Real-life 'Raiders of the Lost Ark': Archaeologists set to search ancient Covenant site
Situated on one of the highest hills in west Jerusalem, Kiriath-Jearim is mentioned in the Bible as a resting place of the Ark of the Covenant, a gold gilded wooden chest from the Book of Exodus which contained tablets inscribed with the Ten Commandments.
In 1905, a farmer discovered remnants of a Byzantine place of worship on the hill. This summer, archaeologists from Tel Aviv University and College de France will climb the mound to search for new information regarding passages from the Hebrew Bible.
The dig organizers say their objective is to unearth any other buried mysteries at the largely unexplored Iron Age site.
“The excavation will also make it possible to determine if there existed in the Judean mountains… a temple dedicated to the god Baal,” a College de France statement said. “In addition, the search will provide a better understanding of the historical background of important Biblical passages, including those related to the Ark of the Covenant.”

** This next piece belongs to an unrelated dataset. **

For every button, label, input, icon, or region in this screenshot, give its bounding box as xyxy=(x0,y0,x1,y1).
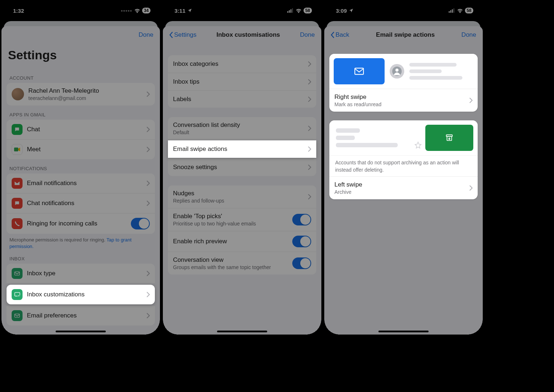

According to Biblical writings, the Ark of the Covenant was constructed by Moses at the behest of God and accompanied the Israelites during their 40 years of exile in the desert.

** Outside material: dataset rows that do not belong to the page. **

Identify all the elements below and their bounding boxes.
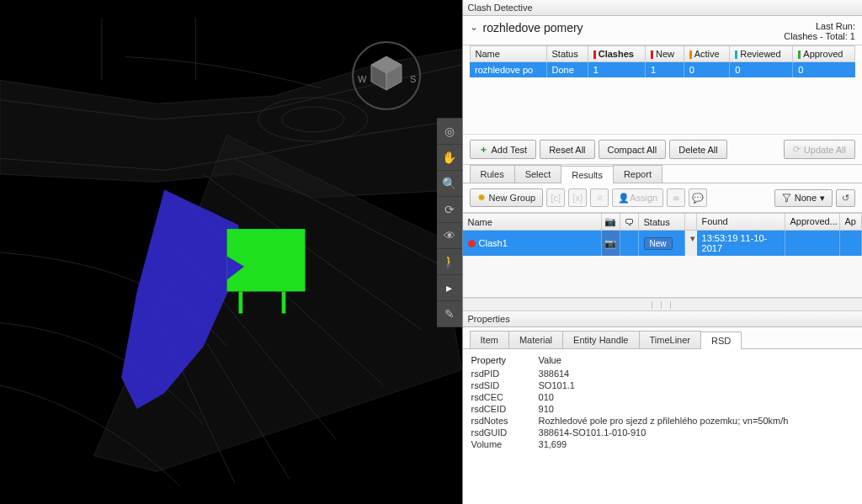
- viewcube[interactable]: W S: [349, 38, 424, 114]
- tab-rules[interactable]: Rules: [470, 165, 515, 183]
- results-col-ap[interactable]: Ap: [840, 214, 862, 230]
- results-col-approved[interactable]: Approved...: [785, 214, 840, 230]
- clash-total-label: Clashes - Total: 1: [784, 31, 855, 41]
- svg-rect-4: [282, 291, 286, 313]
- viewport-3d[interactable]: W S ◎ ✋ 🔍 ⟳ 👁 🚶 ▸ ✎: [0, 0, 462, 504]
- tab-rsd[interactable]: RSD: [700, 332, 742, 349]
- clash-detective-title: Clash Detective: [463, 0, 862, 16]
- reset-all-button[interactable]: Reset All: [540, 140, 594, 159]
- svg-text:W: W: [358, 74, 367, 84]
- tab-select[interactable]: Select: [514, 165, 562, 183]
- tool-select-icon[interactable]: ▸: [437, 275, 462, 300]
- status-dot-icon: [468, 240, 476, 247]
- tab-material[interactable]: Material: [508, 331, 563, 348]
- main-tabs: Rules Select Results Report: [463, 165, 862, 183]
- results-header: Name 📷 🗨 Status Found Approved... Ap: [463, 214, 862, 231]
- tests-toolbar: ＋Add Test Reset All Compact All Delete A…: [463, 134, 862, 165]
- star-icon: ✸: [477, 192, 486, 204]
- tests-accordion-header[interactable]: ⌄ rozhledove pomery Last Run: Clashes - …: [463, 16, 862, 45]
- last-run-label: Last Run:: [816, 21, 855, 31]
- compact-all-button[interactable]: Compact All: [599, 140, 667, 159]
- tab-report[interactable]: Report: [613, 165, 662, 183]
- plus-icon: ＋: [479, 143, 488, 156]
- test-name-title: rozhledove pomery: [483, 21, 785, 34]
- camera-icon[interactable]: 📷: [602, 231, 620, 256]
- tool-orbit-icon[interactable]: ⟳: [437, 197, 462, 222]
- rerun-button[interactable]: ↺: [836, 189, 855, 207]
- update-all-button[interactable]: ⟳Update All: [784, 140, 855, 159]
- explode-icon[interactable]: [x]: [568, 188, 587, 207]
- tab-item[interactable]: Item: [470, 331, 509, 348]
- filter-icon[interactable]: ⩩: [667, 188, 685, 207]
- property-row: rsdSIDSO101.1: [471, 379, 854, 391]
- tests-col-name[interactable]: Name: [470, 46, 546, 62]
- tests-row[interactable]: rozhledove po Done 1 1 0 0 0: [470, 62, 854, 78]
- properties-body: Property Value rsdPID388614rsdSIDSO101.1…: [463, 349, 862, 504]
- delete-all-button[interactable]: Delete All: [669, 140, 726, 159]
- tests-col-approved[interactable]: Approved: [793, 46, 855, 62]
- new-group-button[interactable]: ✸New Group: [470, 188, 544, 207]
- results-col-viewpoint-icon[interactable]: 🗨: [620, 214, 639, 230]
- results-col-name[interactable]: Name: [463, 214, 602, 230]
- caret-down-icon: ⌄: [470, 21, 478, 33]
- results-col-status-caret[interactable]: [685, 214, 697, 230]
- property-row: rsdCEC010: [471, 391, 854, 403]
- property-row: rsdGUID388614-SO101.1-010-910: [471, 427, 854, 438]
- tests-col-status[interactable]: Status: [546, 46, 588, 62]
- tool-zoom-icon[interactable]: 🔍: [437, 171, 462, 196]
- status-dropdown-caret[interactable]: ▾: [685, 231, 697, 256]
- tool-steering-wheel-icon[interactable]: ◎: [437, 119, 462, 144]
- results-col-status[interactable]: Status: [639, 214, 685, 230]
- tests-table: Name Status Clashes New Active Reviewed …: [470, 45, 855, 77]
- tests-col-active[interactable]: Active: [684, 46, 730, 62]
- funnel-icon: [782, 194, 791, 203]
- chevron-down-icon: ▾: [820, 193, 825, 204]
- properties-tabs: Item Material Entity Handle TimeLiner RS…: [463, 331, 862, 349]
- assign-button[interactable]: 👤 Assign: [612, 188, 663, 207]
- group-icon[interactable]: [c]: [546, 188, 565, 207]
- properties-panel: Properties Item Material Entity Handle T…: [463, 311, 862, 504]
- results-row[interactable]: Clash1 📷 New ▾ 13:53:19 11-10-2017: [463, 231, 862, 256]
- add-test-button[interactable]: ＋Add Test: [470, 140, 537, 159]
- ungroup-icon[interactable]: ⤫: [590, 188, 609, 207]
- properties-title: Properties: [463, 311, 862, 327]
- tool-measure-icon[interactable]: ✎: [437, 301, 462, 326]
- comment-icon[interactable]: 💬: [689, 188, 707, 207]
- svg-rect-2: [227, 229, 306, 291]
- prop-header-property: Property: [471, 355, 539, 365]
- results-col-found[interactable]: Found: [697, 214, 785, 230]
- tool-walk-icon[interactable]: 🚶: [437, 249, 462, 274]
- results-toolbar: ✸New Group [c] [x] ⤫ 👤 Assign ⩩ 💬 None▾ …: [463, 183, 862, 213]
- results-table: Name 📷 🗨 Status Found Approved... Ap Cla…: [463, 213, 862, 311]
- results-col-camera-icon[interactable]: 📷: [602, 214, 620, 230]
- prop-header-value: Value: [539, 355, 854, 365]
- horizontal-scroll[interactable]: ｜｜｜: [463, 298, 862, 311]
- svg-rect-3: [239, 291, 243, 313]
- tests-col-clashes[interactable]: Clashes: [588, 46, 645, 62]
- property-row: rsdPID388614: [471, 368, 854, 379]
- tab-results[interactable]: Results: [561, 166, 614, 183]
- tests-header-row: Name Status Clashes New Active Reviewed …: [470, 46, 854, 62]
- tab-entity-handle[interactable]: Entity Handle: [562, 331, 639, 348]
- svg-text:S: S: [410, 74, 416, 84]
- tests-col-reviewed[interactable]: Reviewed: [730, 46, 793, 62]
- tool-pan-icon[interactable]: ✋: [437, 145, 462, 170]
- property-row: rsdCEID910: [471, 403, 854, 415]
- property-row: rsdNotesRozhledové pole pro sjezd z přil…: [471, 415, 854, 427]
- tab-timeliner[interactable]: TimeLiner: [639, 331, 702, 348]
- update-icon: ⟳: [793, 144, 801, 155]
- right-panel: Clash Detective ⌄ rozhledove pomery Last…: [462, 0, 862, 504]
- tool-look-icon[interactable]: 👁: [437, 223, 462, 248]
- viewport-toolbar: ◎ ✋ 🔍 ⟳ 👁 🚶 ▸ ✎: [437, 118, 462, 327]
- property-row: Volume31,699: [471, 438, 854, 450]
- tests-col-new[interactable]: New: [645, 46, 684, 62]
- status-badge: New: [644, 237, 673, 250]
- filter-none-dropdown[interactable]: None▾: [774, 189, 833, 207]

Excavation at the 6-hectare site is due to take place between August and September and will be led by Tel Aviv University researcher Israel Finkelstein.
“The place is important for several reasons,” Finkelstein told the Times of Israel.
“It’s a large, central site in the Jerusalem hills that hasn’t been studied until now. It may be the only key site in Judah that hasn’t undergone a systematic archaeological excavation.”
In the First Book of Samuel, the ark brought curses, plagues and suffering to the Philistines. Its terrifying metaphysical powers have been adopted by Hollywood filmmakers such as Steven Spielberg and Cecil B. DeMille.
Spielberg’s 1981 “Raiders of the Lost Ark” saw the sacred covenant become the object of a race against time between fictional archaeologist Indiana Jones and Nazi antagonists.